Between 1880 and 1930, industrial paintings commissioned by large companies became a genre in their own right in Germany. Painters set up their easels on the premises of steel or textile companies – occasionally also using photographs as aids – in order to capture the work being done in the huge factory halls as realistically as possible. Artists under the sway of the New Objectivity often set socially critical accents in their work. Instead of focusing on Impressionist effects or heroic industrial motifs, they tried to portray the harsh social and political realities under capitalism. Their themes included mass unemployment and above all the differences in the social classes. The industrial photography of New Objectivity took quite a different stance, in general not conveying any outright criticism of the existing social order.
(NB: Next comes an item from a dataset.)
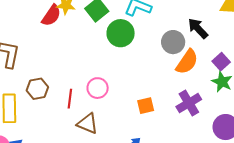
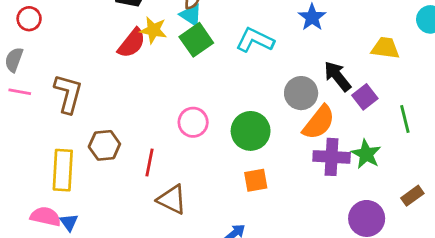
green circle: (121, 33) -> (251, 131), moved
purple square: (221, 62) -> (365, 97), moved
pink circle: (98, 88) -> (193, 122), moved
purple cross: (189, 103) -> (332, 157), moved, turned 30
After 1945, so-called subjective photography, marked by an experimental and abstract visual language, dominated the formal canon for industrial motifs. Unlike the technological euphoria of the pre-war era, the photographs now take a more distanced stance to progress. In the 1960s and 70s, picture reportages about everyday life in industrial regions such as the Ruhr Valley became increasingly popular and were frequently featured in illustrated magazines. Issues such as environmental pollution and difficult working conditions were now documented by investigative photojournalists. As traditional industrial sectors such as coal mining began to disappear and new forms of energy emerged, artists likewise took an interest in recording the decline of industrial culture, depicting motifs such as water towers, pithead towers and mines.

From the 1970s until today, numerous artists and photographers have exposed the consequences of industrialisation, addressing in their works subjects such as abandoned industrial ruins, environmental pollution and destruction, exploitative working conditions, Minamata, Chernobyl and Fukushima, the effects of genetic engineering in agriculture, and the changes in our way of life brought about by automation and digitalisation. The exhibition therefore concludes with works by contemporary photographers who portray the changes wrought on our planet by the industrial exploitation of resources and also by the digitalization of work processes.